Directions for this task. Copy the data below exactly, but not the pictures it contains.

=== Dataset section ===

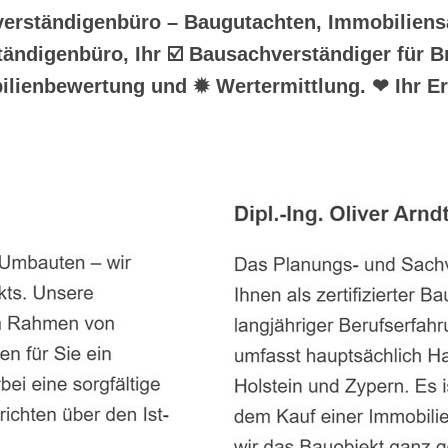
hverständigenbüro – Baugutachten, Immobilien
ständigenbüro, Ihr ☑️ Bausachverständiger für 
ilienbewertung und ✹ Wertermittlung. ❤ Ihr Er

===

Task response.
hverständigenbüro – Baugutachten, Immobilien
ständigenbüro, Ihr ☑️ Bausachverständiger für 
ilienbewertung und ✹ Wertermittlung. ❤ Ihr Er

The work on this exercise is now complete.